The young monk, Brother Aelfwin of stalwart North Country Angle peasant stock, who in obedience to the dead hand of St. Germaine de la Roche had run guard duty alongside wagons carrying whores over the pass and endured the merciless teasing such women employ against handsome young forbidden men, hardly noticed either the embrace or Hob’s defiant glare. Indeed, after four years in the rigorous life of the monastery, he knew a score of ways to dispatch a stripling like Hob, using only what might be found in the stall, or even his empty hand, but his attention this evening was fixed on his own hollow stomach and on dinner, nearly ready. His only concern was to collect the guests.
“Young man, young may,” he said, “ye twa mun come the noo t’hae yer meal; gae ye left across bailey; yon double doors in t’ angle o’ wall. Dinna bide: ye’ve nobbut a moment till a’ the porridge is gane.” This last was said
with a wink and a grin, and then he was gone, for he had to alert all the travelers and he himself was hungry with the robust eager happiness of early perfect health.
A LOW-CEILINGED HALL, wide but not too long, with thick pillars springing up to shallow groined vaults. Along the length ran trestle tables, a double row, scrubbed with coarse stones each day till they were a dull gold on top. Down the middle of the hall ran a trench in the old style, filled with blazing wood, the smoke drawn out through a slit in the central vault. Disks of the coarse black onion-studded bread, three days old and hard as wood, were set between every two places, and young monks whisked along the tables, scooping steaming ladles of boiled turnip and leek onto the dark rounds. Hot fresh loaves of the same bread were ranged here and there down the long table. Once each fortnight the monks served meat; once each month they themselves were allowed meat.
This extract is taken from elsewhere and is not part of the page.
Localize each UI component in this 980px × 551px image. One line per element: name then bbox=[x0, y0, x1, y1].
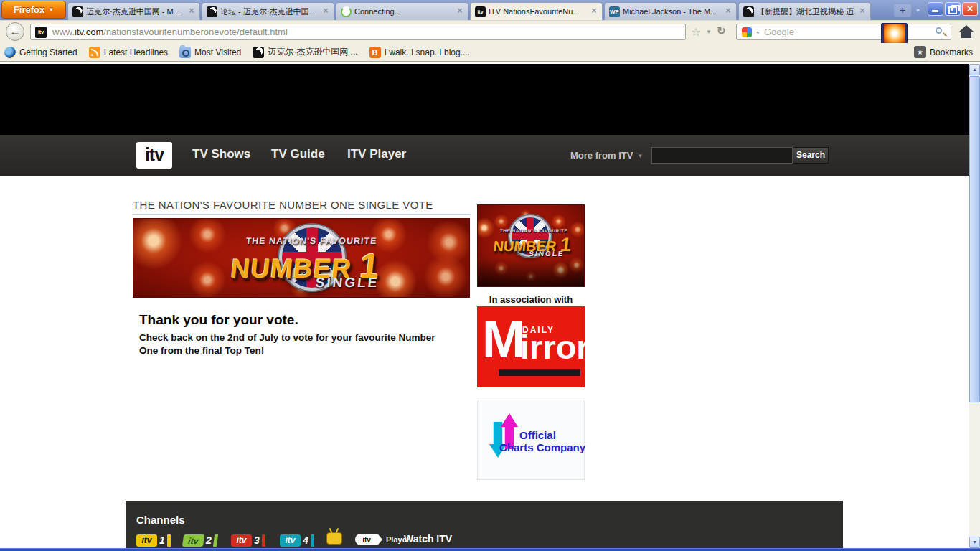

There were forty or fifty people seated there, without regard to place. St. Germaine spoke often of Christ’s love of the rough plain people, and of St. James’s respect for the poor. A spirit of wary provisional camaraderie prevailed among the travelers, varied of station in life, who broke bread there.
A passion for winter pilgrimages, thought to be more meritorious because more difficult, had begun to spread four or five years before, although the savagery of the last two years’ weather had blunted its force. At the table against the far wall was a party of a score or more such cold-weather pilgrims heading southeast to the shrine of St. Cuthbert at Durham, men and women in ample robes of the rugged cloth called russet, belted with ropes. From some of these crude belts dangled the strings of prayer-beads known as paternosters; from others, the newer rosaries. Their staves were leaned against the rock; their broad-brimmed hats sat beside them on the benches; their leather scrips were slung behind them. They kept up a lively chatter, somewhat muted by self-consciousness, that filled the echoing stone chamber with a warm welcoming substrate of sound.